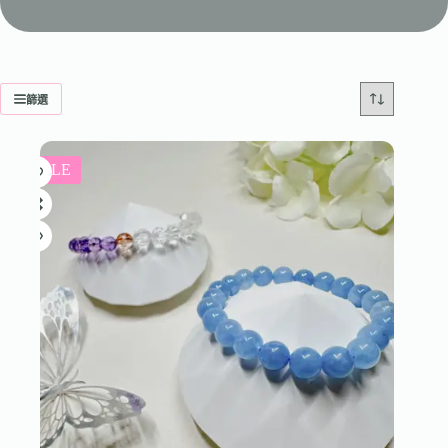
篩選
SALE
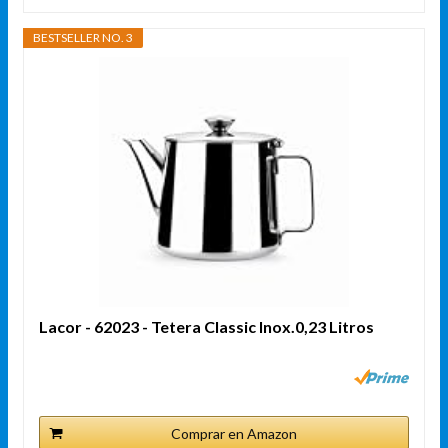
BESTSELLER NO. 3
Lacor - 62023 - Tetera Classic Inox.0,23 Litros
Comprar en Amazon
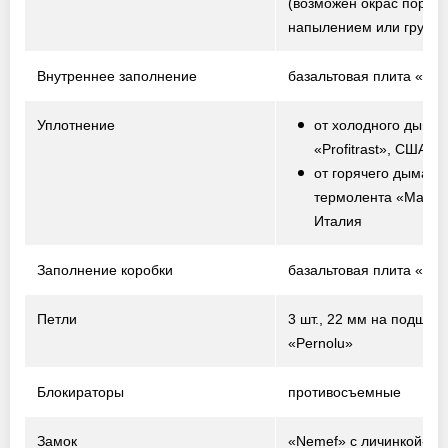
(возможен окрас порош
напылением или грунто
Внутреннее заполнение
базальтовая плита «Te
Уплотнение
от холодного дыма 
«Profitrast», США
от горячего дыма –
термолента «Marvo
Италия
Заполнение коробки
базальтовая плита «Te
Петли
3 шт., 22 мм на подшип
«Pernolu»
Блокираторы
противосъемные
Замок
«Nemef» с личинкой-ци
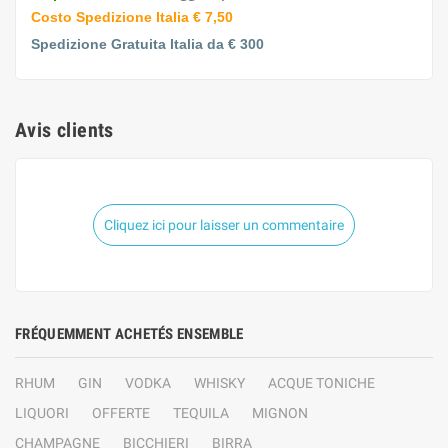
Costo Spedizione Italia € 7,50
Spedizione Gratuita Italia da € 300
Avis clients
Cliquez ici pour laisser un commentaire
FRÉQUEMMENT ACHETÉS ENSEMBLE
RHUM
GIN
VODKA
WHISKY
ACQUE TONICHE
LIQUORI
OFFERTE
TEQUILA
MIGNON
CHAMPAGNE
BICCHIERI
BIRRA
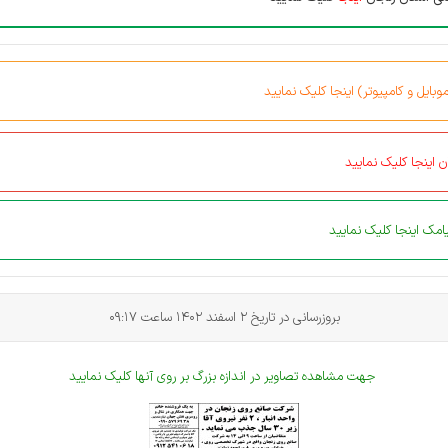
بایل و کامپیوتر) اینجا کلیک نمایید
 اینجا کلیک نمایید
مک اینجا کلیک نمایید
بروزرسانی در تاریخ 2 اسفند 1402 ساعت 09:17
جهت مشاهده تصاویر در اندازه بزرگ بر روی آنها کلیک نمایید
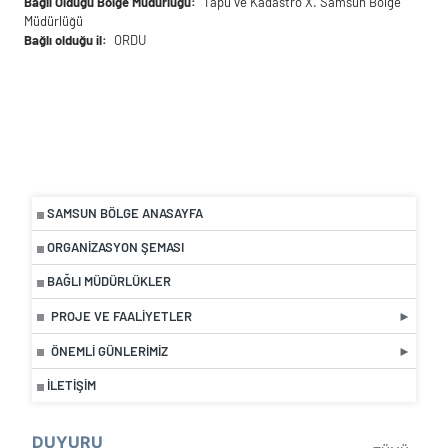
Bağlı Olduğu Bölge Müdürlüğü
Tapu ve Kadastro X. Samsun Bölge
Müdürlüğü
Bağlı olduğu il
ORDU
SAMSUN BÖLGE ANASAYFA
ORGANIZASYON ŞEMASI
BAĞLI MÜDÜRLÜKLER
PROJE VE FAALIYETLER
ÖNEMLI GÜNLERIMIZ
İLETIŞIM
DUYURU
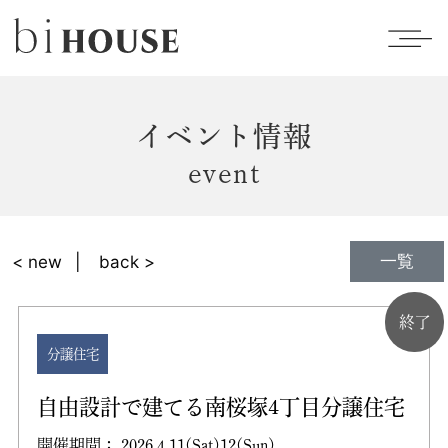
イベント情報
event
一覧
< new
back >
終了
分譲住宅
自由設計で建てる南桜塚4丁目分譲住宅
開催期間： 2026.4.11(Sat)12(Sun)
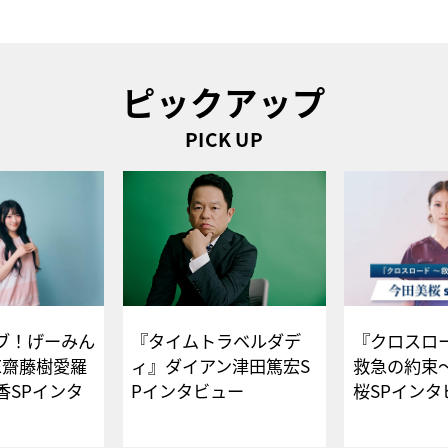
ピックアップ
PICK UP
ブ！げーみん
『タイムトラベルダデ
『クロスロー
E齋藤樹愛羅
ィ』ダイアン津田篤宏S
救急の約束
香SPインタ
Pインタビュー
桜SPイ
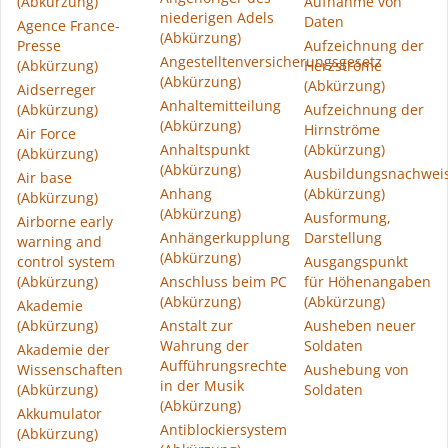
(Abkürzung)
Aufnahme von
niederigen Adels
Daten
Agence France-
(Abkürzung)
Presse
Aufzeichnung der
Angestelltenversicherungsgesetz
(Abkürzung)
Herzströme
(Abkürzung)
(Abkürzung)
Aidserreger
Anhaltemitteilung
(Abkürzung)
Aufzeichnung der
(Abkürzung)
Hirnströme
Air Force
Anhaltspunkt
(Abkürzung)
(Abkürzung)
(Abkürzung)
Ausbildungsnachwei
Air base
Anhang
(Abkürzung)
(Abkürzung)
(Abkürzung)
Ausformung,
Airborne early
Anhängerkupplung
Darstellung
warning and
(Abkürzung)
control system
Ausgangspunkt
(Abkürzung)
Anschluss beim PC
für Höhenangaben
(Abkürzung)
(Abkürzung)
Akademie
(Abkürzung)
Anstalt zur
Ausheben neuer
Wahrung der
Soldaten
Akademie der
Aufführungsrechte
Wissenschaften
Aushebung von
in der Musik
(Abkürzung)
Soldaten
(Abkürzung)
Akkumulator
Antiblockiersystem
(Abkürzung)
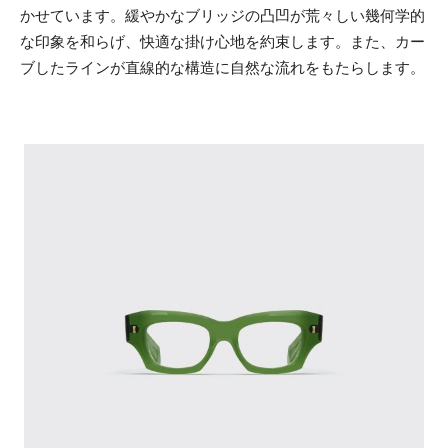
かせています。緩やかなブリッジの凸凹が荒々しい幾何学的
な印象を和らげ、快適な掛け心地を約束します。また、カー
ブしたラインが直線的な構造に自然な流れをもたらします。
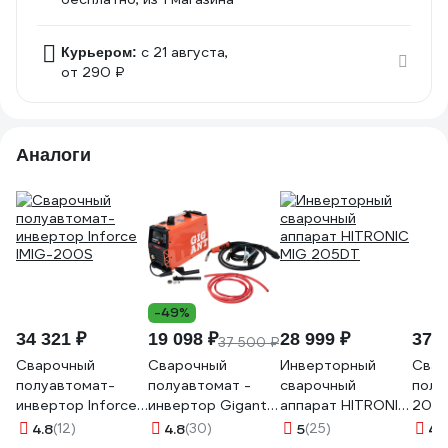
c 21 августа,
Курьером:
от 290 ₽
Аналоги
-49%
34 321 ₽
19 098 ₽
28 999 ₽
37 5
37 500 ₽
Сварочный
Сварочный
Инверторный
Свар
полуавтомат-
полуавтомат -
сварочный
полу
инвертор Inforce
инвертор Gigant
аппарат HITRONIC
200 
IMIG-200S
(200 А; EURO;
MIG 205DT
2W2
4.8
(12)
4.8
(30)
5
(25)
4.
синергия; ПВ 40%)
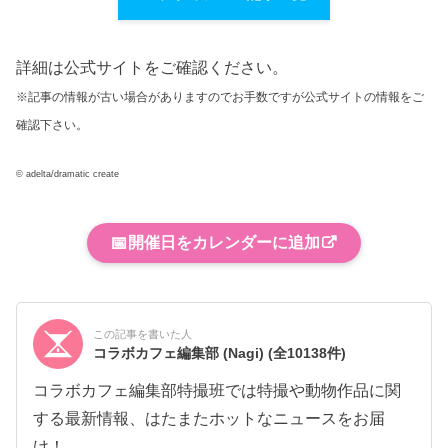
詳細は公式サイトをご確認ください。
※記事の情報が古い場合がありますのでお手数ですが公式サイトの情報をご
確認下さい。
© adelta/dramatic create
📅
開催日をカレンダーに追加
この記事を書いた人
コラボカフェ編集部 (Nagi)
(全10138件)
コラボカフェ編集部特撮班では特撮や動物作品に関
する最新情報、はたまたホットなニュースをお届
け！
══════
■ Problem to solve
All that is required is an exact reproduction of the lines from the one containing "開催期間： 2026.4.11(Sat)12(Sun)" to the final line of the listing above, pictures omitted.

■ Output below
開催期間： 2026.4.11(Sat)12(Sun)
ピックアップ
PICK UP
ブ！げーみん
『タイムトラベルダデ
『クロスロー
E齋藤樹愛羅
ィ』ダイアン津田篤宏S
救急の約束
香SPインタ
Pインタビュー
桜SPイ
(Abkürzung)
Aufnahme von
niederigen Adels
Daten
Agence France-
(Abkürzung)
Presse
Aufzeichnung der
Angestelltenversicherungsgesetz
(Abkürzung)
Herzströme
(Abkürzung)
(Abkürzung)
Aidserreger
Anhaltemitteilung
(Abkürzung)
Aufzeichnung der
(Abkürzung)
Hirnströme
Air Force
Anhaltspunkt
(Abkürzung)
(Abkürzung)
(Abkürzung)
Ausbildungsnachwei
Air base
Anhang
(Abkürzung)
(Abkürzung)
(Abkürzung)
Ausformung,
Airborne early
Anhängerkupplung
Darstellung
warning and
(Abkürzung)
control system
Ausgangspunkt
(Abkürzung)
Anschluss beim PC
für Höhenangaben
(Abkürzung)
(Abkürzung)
Akademie
(Abkürzung)
Anstalt zur
Ausheben neuer
Wahrung der
Soldaten
Akademie der
Aufführungsrechte
Wissenschaften
Aushebung von
in der Musik
(Abkürzung)
Soldaten
(Abkürzung)
Akkumulator
Antiblockiersystem
(Abkürzung)
かせています。緩やかなブリッジの凸凹が荒々しい幾何学的
な印象を和らげ、快適な掛け心地を約束します。また、カー
ブしたラインが直線的な構造に自然な流れをもたらします。
c 21 августа,
Курьером:
от 290 ₽
Аналоги
-49%
34 321 ₽
19 098 ₽
28 999 ₽
37 5
37 500 ₽
Сварочный
Сварочный
Инверторный
Свар
полуавтомат-
полуавтомат -
сварочный
полу
инвертор Inforce
инвертор Gigant
аппарат HITRONIC
200 
IMIG-200S
(200 А; EURO;
MIG 205DT
2W2
4.8
(12)
4.8
(30)
5
(25)
4.
синергия; ПВ 40%)
詳細は公式サイトをご確認ください。
※記事の情報が古い場合がありますのでお手数ですが公式サイトの情報をご
確認下さい。
© adelta/dramatic create
📅
開催日をカレンダーに追加
この記事を書いた人
コラボカフェ編集部 (Nagi)
(全10138件)
コラボカフェ編集部特撮班では特撮や動物作品に関
する最新情報、はたまたホットなニュースをお届
け！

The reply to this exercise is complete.